Restoration by Spatial Differentiation

To simplify the problem we assume:

• The image is blurred by linear motion:
  
  $$g(x)=\int_0^Tf(x-x_d(t)) dt = \int_0^T f(x-vt) dt$$
  
  
  where v is the constant speed of the motion and L=vT is the distance traveled during the exposure time T.
• The width of the image W is a multiple of L:
  
  W=KL
  
  

We next introduce a new variable x'=x-vt, and have t=(x-x')/v and dt=-dx'/v. Moreover, the integral limits 0 and T for t become, respectively, x and x-vT=x-L for x'. Now the image becomes

$$g(x)=\int_0^T f(x-vt) dt = -\frac{1}{v} \int_x^{x-L} f(x') dx' =\frac{1}{v}[F(x)-F(x-L)]$$

where

$$F(x)=\int f(x') dx'$$

For convenience, we will ignore the constant factor 1/v.

As the motion distortion is essentially an integration $g(x)=\int f(x') dx'$, to restore f(x) from g(x), we can simply differentiate g(x):

$$g'(x)=\frac{d}{dx}g(x)=f(x)-f(x-L)$$

and restore the original signal f(x) as

$$f(x)=g'(x)+f(x-L) \;\;\;\;\;\;\;\mbox{for $0 \leq x \leq L$ }$$

Note that above equation only recovers f(x) inside the interval $0 \leq x \leq L$.

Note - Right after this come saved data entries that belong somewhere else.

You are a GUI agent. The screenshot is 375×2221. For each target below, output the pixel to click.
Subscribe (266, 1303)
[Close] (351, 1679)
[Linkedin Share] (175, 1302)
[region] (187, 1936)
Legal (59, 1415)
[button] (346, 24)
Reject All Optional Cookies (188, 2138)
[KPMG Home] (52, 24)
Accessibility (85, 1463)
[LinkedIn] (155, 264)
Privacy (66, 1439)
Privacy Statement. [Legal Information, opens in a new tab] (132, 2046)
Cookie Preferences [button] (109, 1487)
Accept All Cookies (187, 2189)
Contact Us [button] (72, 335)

To recover the rest of f(x), we replace x by x+mL for $m=0,1,\cdots,K-1$and apply the above relationship recursively

f(x+mL) = g'(x+mL)+f(x+(m-1)L)

= g'(x+mL)+g'(x+(m-1)L)+f(x+(m-2)L)

$$\cdots \cdots$$ =

$$g'(x+mL)+g'(x+(m-1)L)+\cdots+g'(x)+f(x-L)$$ =

$$\sum_{i=0}^m g'(x+iL)+f(x-L) \;\;\;\;\;\;\;\;\;\;(m=0,1,\cdots,K-1)$$ =

Here f(x-L) represents the segment of signal of length L that moves from outside the image into the image during the exposure time T. If f(x-L) is known, for example, if we can assume f(x-L)=constant (e.g., uniform background), then the original signal f(x) over the entire interval $0 \leq x \leq KL=W$ can be obtained by evaluating the above equation at $0 \leq x \leq L$ for all $m=0,1,\cdots,K-1$.

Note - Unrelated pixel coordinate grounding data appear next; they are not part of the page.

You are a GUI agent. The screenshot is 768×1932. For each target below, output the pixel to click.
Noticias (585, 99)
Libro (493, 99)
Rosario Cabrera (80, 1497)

However, if we cannot assume f(x-L)=constant, it need be estimated. As the above equation is valid for $m=0,1,\cdots,K-1$, we actually have K equations which can be added up to give

$$\sum_{m=0}^{K-1} f(x+mL) = \sum_{m=0}^{K-1} \sum_{i=0}^m g'(x+iL) +\sum_{m=0}^{K-1} f(x-L)$$

which can be solved for f(x-L)

$$f(x-L)=\frac{1}{K}\sum_{m=0}^{K-1}f(x+mL)- \frac{1}{K}\sum_{m=0}^{K-1} \sum_{i=0}^m g'(x+iL)$$

The first term on the right is an average of f(x) over the entire range of the image and can be estimated by the average of g(x).